Alasan lain untuk melakukan tugas seseorang telah diusulkan. Sebagai contoh, beberapa orang akan mengatakan  tugas ditentukan oleh Tuhan. Tetapi sampai kita menemukan alasan untuk melakukan tugas seseorang yang diterima secara universal, dan itu tidak merujuk pada konsekuensi, sulit untuk melihat deontologi memberi kita jaminan praktis kejujuran total dalam politik.
Pegawai negeri atau ASN harus melayani pemerintah mana pun yang telah dipilih. Pemerintah dipilih oleh rakyat untuk melaksanakan kebijakan dalam manifestonya. Demokrasi akan menjadi kegiatan yang tidak berarti jika pegawai negeri menghambat kebijakan yang tidak mereka setujui, sehingga pilihan rakyat tidak dapat diberlakukan.Â
Tetapi demokrasi akan berada dalam bahaya jika pegawai negeri sipil bekerja untuk memastikan  pemerintah tetap berkuasa, daripada meninggalkan semua pihak pada tingkat yang sama pada pemilihan berikutnya.

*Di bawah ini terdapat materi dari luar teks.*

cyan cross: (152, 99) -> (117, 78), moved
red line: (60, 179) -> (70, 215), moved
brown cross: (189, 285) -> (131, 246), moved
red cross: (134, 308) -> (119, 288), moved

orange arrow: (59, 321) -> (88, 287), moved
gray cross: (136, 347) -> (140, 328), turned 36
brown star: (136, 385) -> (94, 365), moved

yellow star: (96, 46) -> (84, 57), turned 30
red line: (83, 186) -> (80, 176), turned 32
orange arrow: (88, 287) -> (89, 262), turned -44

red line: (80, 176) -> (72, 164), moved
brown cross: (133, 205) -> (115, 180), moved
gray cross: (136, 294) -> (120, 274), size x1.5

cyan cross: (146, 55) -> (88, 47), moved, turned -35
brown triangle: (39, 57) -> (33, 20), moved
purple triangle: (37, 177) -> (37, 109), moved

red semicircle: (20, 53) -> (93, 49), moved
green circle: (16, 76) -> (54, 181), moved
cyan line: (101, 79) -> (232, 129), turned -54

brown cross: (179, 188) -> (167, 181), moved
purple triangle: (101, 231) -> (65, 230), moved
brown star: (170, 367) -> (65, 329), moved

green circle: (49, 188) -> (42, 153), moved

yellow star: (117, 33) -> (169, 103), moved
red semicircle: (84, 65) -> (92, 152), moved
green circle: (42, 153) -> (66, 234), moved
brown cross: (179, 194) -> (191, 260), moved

Apa yang harus dilakukan pegawai negeri sipil ketika dia diminta untuk mempromosikan partai-politik penyebab Pemerintah?
Ini dapat dengan mudah terjadi. Misalnya, ketika dokumen yang menguraikan kebijakan baru diterbitkan, kemungkinan akan mencakup akun kebijakan hingga saat ini. Akun itu akan selalu menyoroti Pemerintah. Dengan demikian sebuah dokumen tentang kebijakan pendidikan akan menunjukkan berapa banyak orang sekarang mencapai kualifikasi daripada beberapa tahun yang lalu.
Meskipun statistik dalam dokumen tersebut mungkin tidak memihak, dokumen  memiliki tujuan promosi yang terang-terangan. Dan mereka ditulis oleh pegawai negeri, yang menulis dengan gaya promosi karena itulah yang diinginkan para menteri. Ada ketegangan di sini antara kewajiban pegawai negeri untuk melaksanakan keinginan pemerintah terpilih dan kewajibannya untuk demokrasi.

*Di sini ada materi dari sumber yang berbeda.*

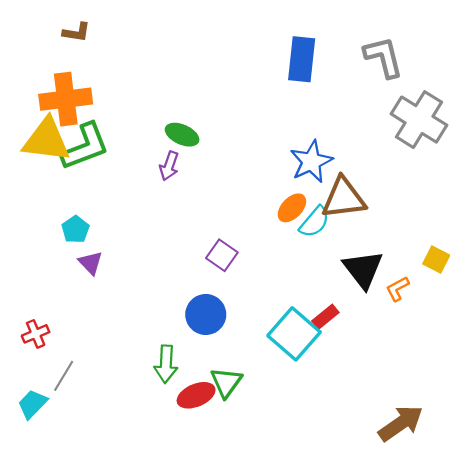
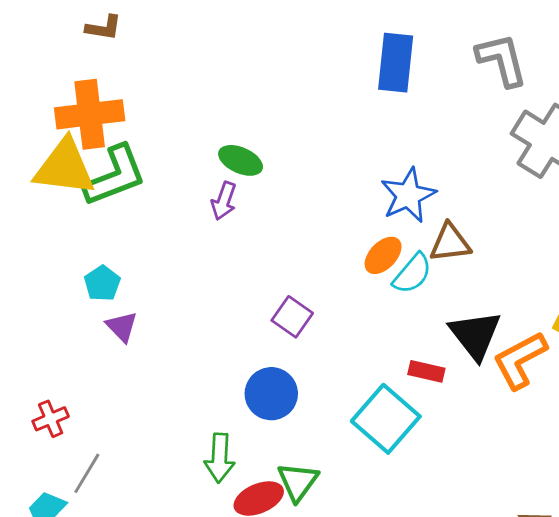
brown triangle: (344, 198) -> (450, 243), size x0.7
orange L-shape: (397, 289) -> (520, 360), size x1.8
red rectangle: (325, 317) -> (426, 371), moved, turned 52

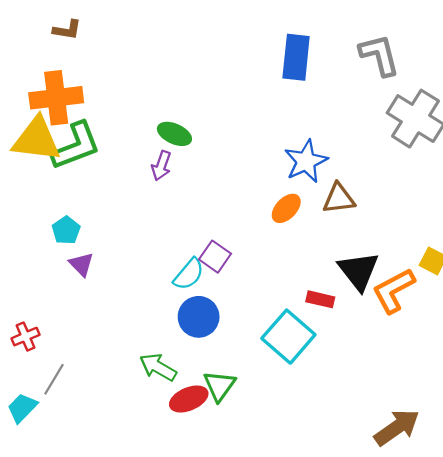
cyan semicircle: (412, 274) -> (189, 274), moved
green arrow: (220, 458) -> (158, 367), turned 117

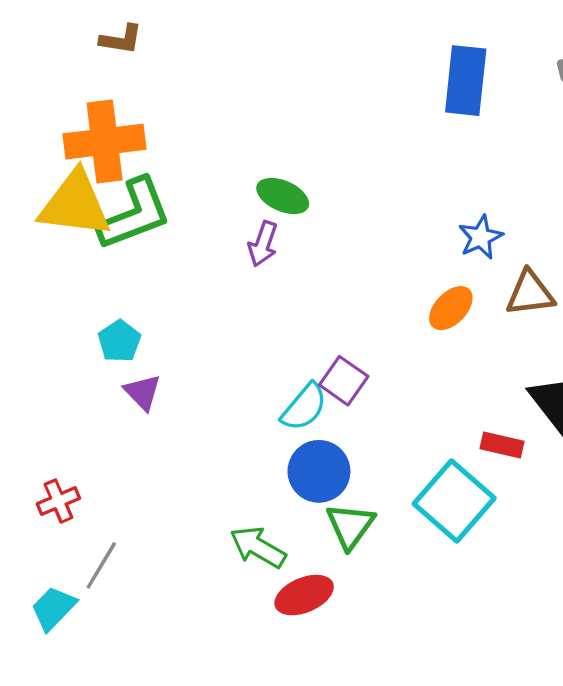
blue star: (306, 161) -> (481, 237), size x0.7
green triangle: (219, 386) -> (350, 526), moved

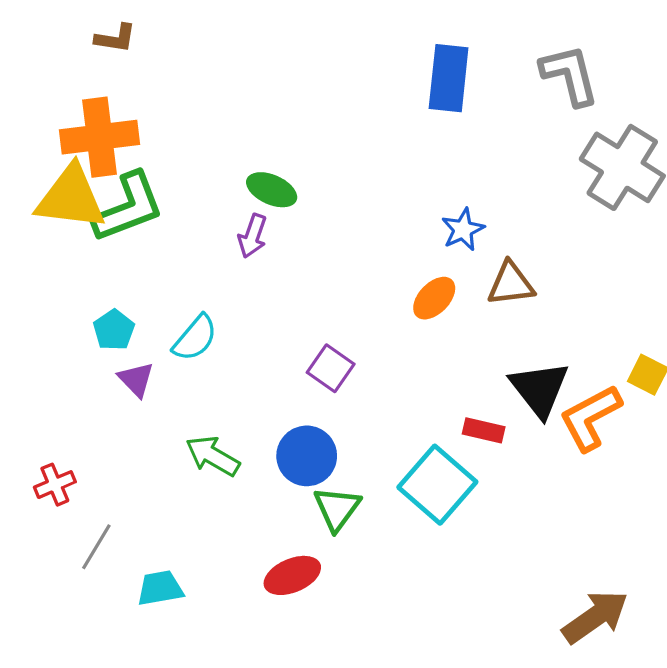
cyan semicircle: (304, 407) -> (195, 338), moved
green arrow: (258, 547) -> (213, 456), moved
cyan trapezoid: (53, 608) -> (160, 588), moved, turned 36

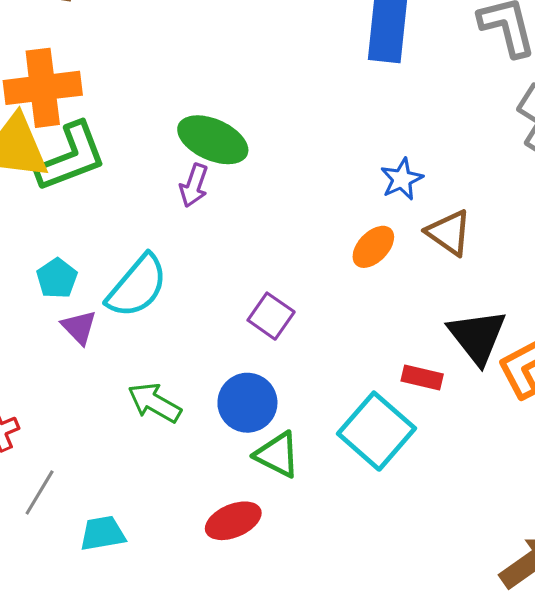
green ellipse: (272, 190) -> (213, 140), size x1.4
brown triangle: (511, 284) -> (449, 233), turned 42
cyan semicircle: (195, 338) -> (137, 286), size x1.4
green triangle: (337, 509) -> (277, 455), turned -39

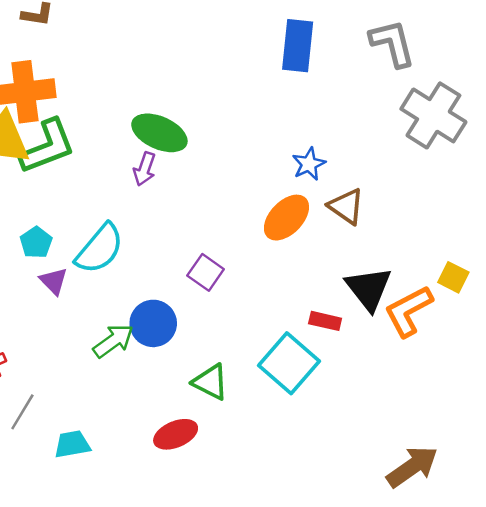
orange ellipse: (373, 247) -> (286, 218), size x1.4
green arrow: (155, 403) -> (113, 341), turned 114
blue circle: (247, 403) -> (153, 323), moved

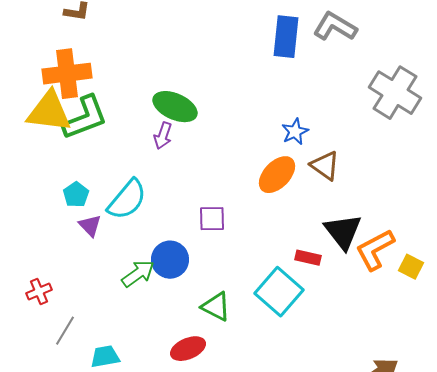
gray L-shape: (392, 43) -> (335, 27), moved, turned -45
purple square: (206, 272) -> (212, 219), turned -36
yellow square: (453, 277) -> (411, 267), moved

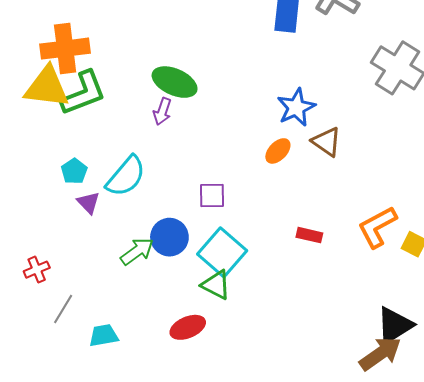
blue star: (295, 132) -> (296, 107), size x1.4
orange ellipse: (277, 175) -> (278, 151), size x0.7
black triangle: (343, 232) -> (394, 325), moved, turned 36
cyan square: (279, 292) -> (222, 252), moved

Deontologi menempatkan masalah ini dengan sangat jelas, tetapi tidak menawarkan jawaban yang mudah. Ia mengakui konflik, dan menjelaskan  apa pun yang dilakukan pegawai negeri, baik menerima atau menolak instruksi untuk mengerjakan dokumen promosi, ia akan gagal melakukan satu tugas atau lainnya.Â
Ini menggambarkan perbedaan utama antara deontologi dan utilitarianisme aturan, meskipun mereka sama-sama memberi kita seperangkat aturan. Utilitarianisme-aturan adalah pengganti praktis untuk menghitung konsekuensi dari setiap tindakan secara individu. Jika rusak karena aturan konflik, itu adalah kegagalan dari aturan praktis praktis.Â
Kita kemudian dapat mengangkat bahu dan jatuh kembali pada tindakan utilitarianisme. Tetapi dalam deontologi, konflik tugas adalah nyata, menyakitkan dan berpotensi tidak dapat diatasi.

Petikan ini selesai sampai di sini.